Peripheral
cytopenias are common in patients with
myelodysplastic syndromes. We previously successfully treated three such patients with improvement of some
cytopenias with the impeded
androgen danazol. To confirm this finding and elucidate the mechanism of response, we treated an additional 22 patients with myelodysplasia with oral
danazol (600-800 mg daily) for 3-12 months. Eleven of 22 evaluable patients taking
danazol met our criteria for improvement of peripheral counts, mainly
thrombocytopenia. Chromosome analysis, marrow culture studies and serial bone marrow biopsies revealed no alteration of the abnormal clone or normal haematopoiesis in patients on
danazol therapy. This suggested that improvement in blood counts was not related to modulation of ineffective haematopoiesis. Investigation of the
thrombocytopenia in these patients revealed that most patients presented with markedly elevated platelet associated
IgG (PAIgG), elevated plasma platelet-bindable
IgG (PBIgG), and an elevated number of monocyte
Fc gamma receptors.
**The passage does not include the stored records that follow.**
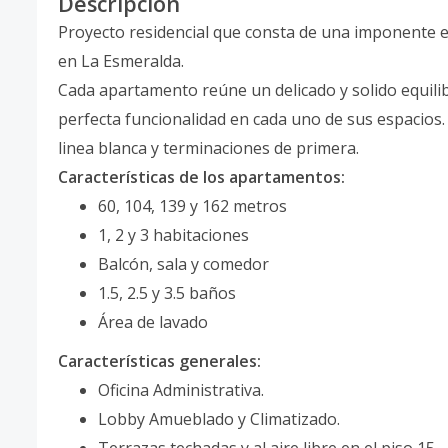
Descripción
Proyecto residencial que consta de una imponente es
en La Esmeralda.
Cada apartamento reúne un delicado y solido equilib
perfecta funcionalidad en cada uno de sus espacios
linea blanca y terminaciones de primera.
Características de los apartamentos:
60, 104, 139 y 162 metros
1, 2 y 3 habitaciones
Balcón, sala y comedor
1.5, 2.5 y 3.5 baños
Área de lavado
Características generales:
Oficina Administrativa.
Lobby Amueblado y Climatizado.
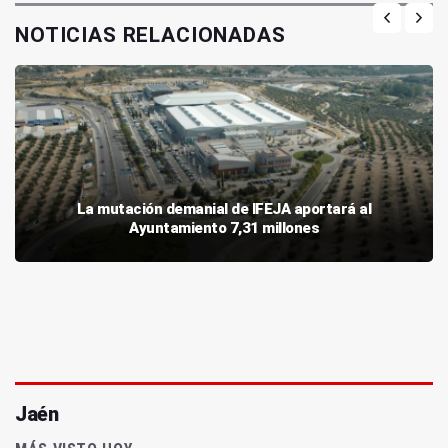
NOTICIAS RELACIONADAS
La mutación demanial de IFEJA aportará al
Ayuntamiento 7,31 millones
Jaén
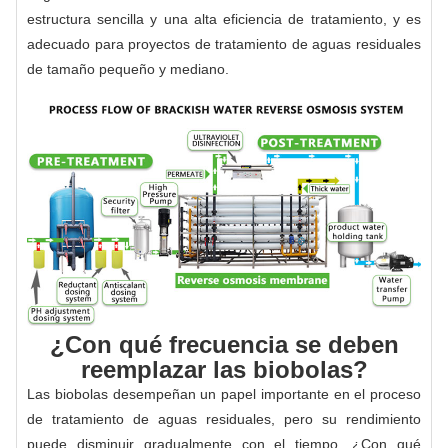
estructura sencilla y una alta eficiencia de tratamiento, y es
adecuado para proyectos de tratamiento de aguas residuales
de tamaño pequeño y mediano.
¿Con qué frecuencia se deben
reemplazar las biobolas?
Las biobolas desempeñan un papel importante en el proceso
de tratamiento de aguas residuales, pero su rendimiento
puede disminuir gradualmente con el tiempo. ¿Con qué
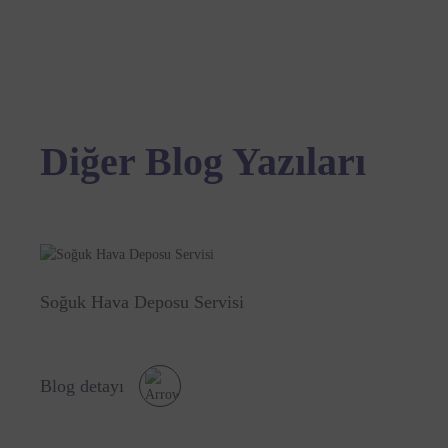
Diğer Blog Yazıları
Soğuk Hava Deposu Servisi​
Blog detayı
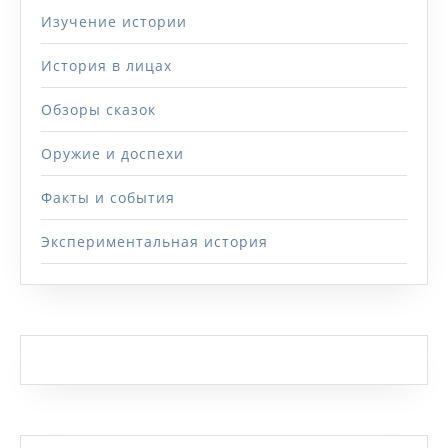
Изучение истории
История в лицах
Обзоры сказок
Оружие и доспехи
Факты и события
Экспериментальная история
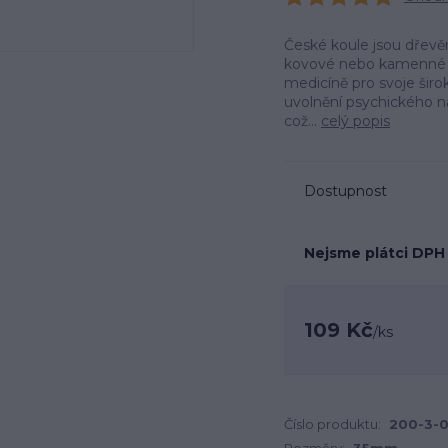
České koule jsou dřevěn
kovové nebo kamenné a kt
medicíně pro svoje širo
uvolnění psychického na
což...
celý popis
Dostupnost
Nejsme plátci DPH
109 Kč
/
ks
Číslo produktu:
200-3-0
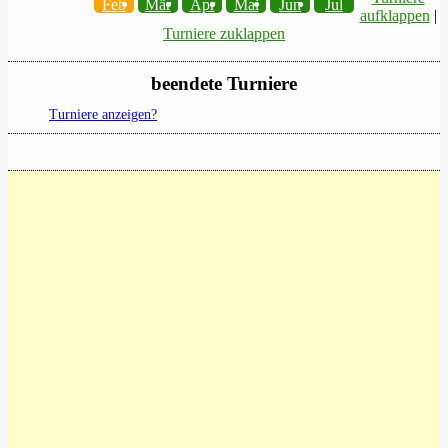
Feb
Mär
Apr
Mai
Jun
Jul
aufklappen
|
Turniere zuklappen
beendete Turniere
Turniere anzeigen?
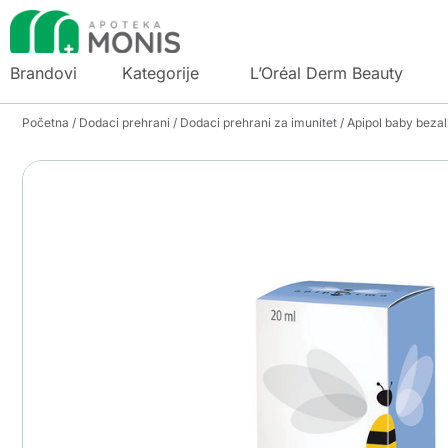
Brandovi
Kategorije
L’Oréal Derm Beauty
Početna
/
Dodaci prehrani
/
Dodaci prehrani za imunitet
/ Apipol baby bezal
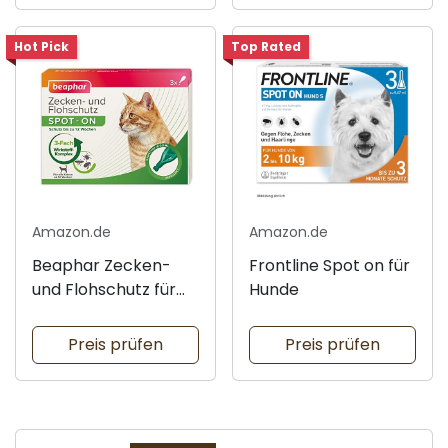
Hot Pick
Top Rated
Amazon.de
Amazon.de
Beaphar Zecken-
Frontline Spot on für
und Flohschutz für
Hunde
Katzen
Preis prüfen
Preis prüfen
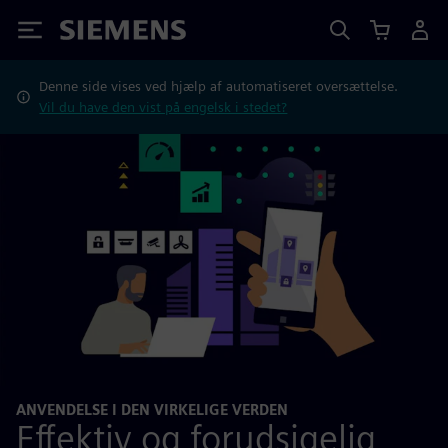
Siemens
Denne side vises ved hjælp af automatiseret oversættelse.
Vil du have den vist på engelsk i stedet?
ANVENDELSE I DEN VIRKELIGE VERDEN
Effektiv og forudsigelig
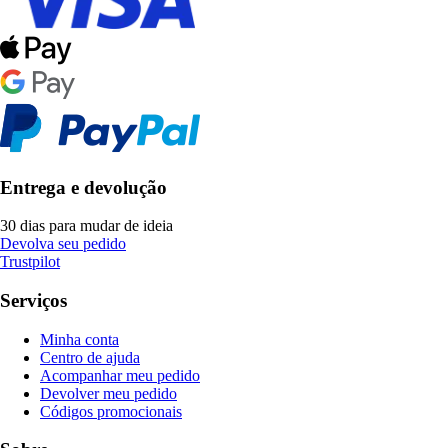
Entrega e devolução
30 dias para mudar de ideia
Devolva seu pedido
Trustpilot
Serviços
Minha conta
Centro de ajuda
Acompanhar meu pedido
Devolver meu pedido
Códigos promocionais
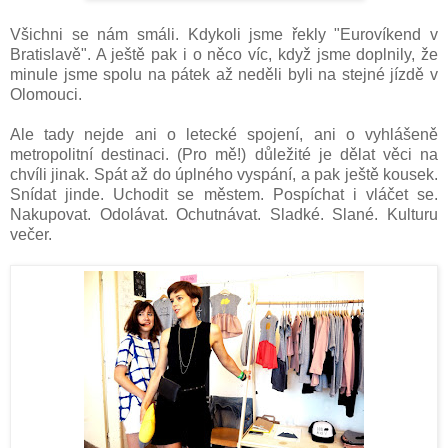
Všichni se nám smáli. Kdykoli jsme řekly "Eurovíkend v
Bratislavě". A ještě pak i o něco víc, když jsme doplnily, že
minule jsme spolu na pátek až neděli byli na stejné jízdě v
Olomouci.
Ale tady nejde ani o letecké spojení, ani o vyhlášeně
metropolitní destinaci. (Pro mě!) důležité je dělat věci na
chvíli jinak. Spát až do úplného vyspání, a pak ještě kousek.
Snídat jinde. Uchodit se městem. Pospíchat i vláčet se.
Nakupovat. Odolávat. Ochutnávat. Sladké. Slané. Kulturu
večer.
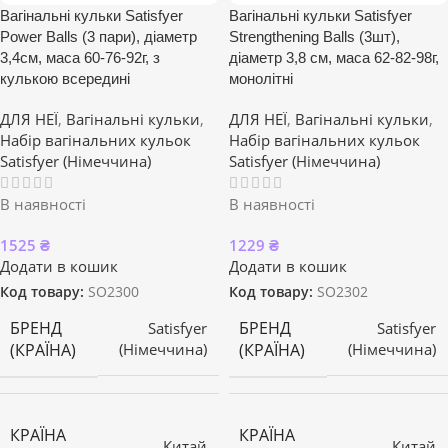
Вагінальні кульки Satisfyer
Вагінальні кульки Satisfyer
Power Balls (3 пари), діаметр
Strengthening Balls (3шт),
3,4см, маса 60-76-92г, з
діаметр 3,8 см, маса 62-82-98г,
кулькою всередині
монолітні
ДЛЯ НЕЇ
,
Вагінальні кульки
,
ДЛЯ НЕЇ
,
Вагінальні кульки
,
Набір вагінальних кульок
Набір вагінальних кульок
Satisfyer (Німеччина)
Satisfyer (Німеччина)
В наявності
В наявності
1525
₴
1229
₴
Додати в кошик
Додати в кошик
Код товару:
SO2300
Код товару:
SO2302
БРЕНД
БРЕНД
Satisfyer
Satisfyer
(КРАЇНА)
(КРАЇНА)
(Німеччина)
(Німеччина)
КРАЇНА
КРАЇНА
Китай
Китай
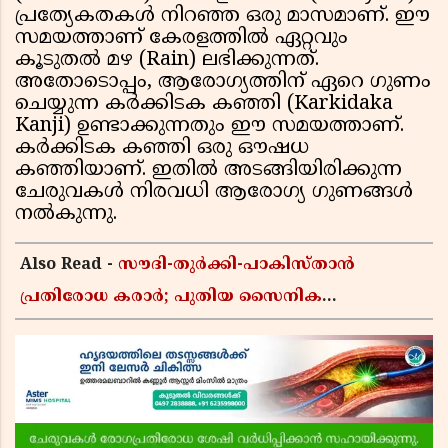
പ്രത്യേകതകൾ നിറഞ്ഞ ഒരു മാസമാണ്. ഈ
സമയത്താണ് കേരളത്തിൽ ഏറ്റവും
കൂടുതൽ മഴ (Rain) ലഭിക്കുന്നത്.
അതോടൊപ്പം, ആരോഗ്യത്തിന് ഏറെ ഗുണം
ചെയ്യുന്ന കർക്കിടക കഞ്ഞി (Karkidaka
Kanji) ഉണ്ടാക്കുന്നതും ഈ സമയത്താണ്.
കർക്കിടക കഞ്ഞി ഒരു ഔഷധ
കഞ്ഞിയാണ്. ഇതിൽ അടങ്ങിയിരിക്കുന്ന
ചേരുവകൾ നിരവധി ആരോഗ്യ ഗുണങ്ങൾ
നൽകുന്നു.
Also Read -
സൗദി-തുർക്കി-പാകിസ്താൻ
പ്രതിരോധ കരാർ; പുതിയ സൈനിക
ചേരിയല്ലെന്ന് സൗദി അറേബ്യ, വിമർശനവുമായി
ഇറാൻ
Treatment with
danazol was associated with a decline in monocyte
Fc gamma receptor number without significantly altering the elevated PAIgG or PBIgG levels. These results are similar to our observations in patients treated with
danazol for chronic idiopathic
thrombocytopenia purpura (
ITP). Our data suggest that a component of the
thrombocytopenia occurring in patients with myelodysplasia may be due to enhanced peripheral blood cell destruction by abnormal macrophages.
Danazol may modulate
cytopenia by decreasing the number of monocyte
Fc gamma receptors.
Danazol treatment was associated with minimal toxicity, but clinically meaningful responses were rare.